►

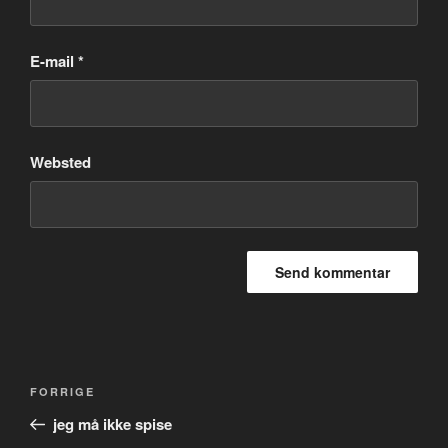
E-mail
*
Websted
Indlægsnavigation
Forrige
FORRIGE
indlæg
jeg må ikke spise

◄

▶ [Try it] Skipping all images, output the listing exactly.

▶ [The answer]
E-mail
*
Websted
Indlægsnavigation
Forrige
FORRIGE
indlæg
jeg må ikke spise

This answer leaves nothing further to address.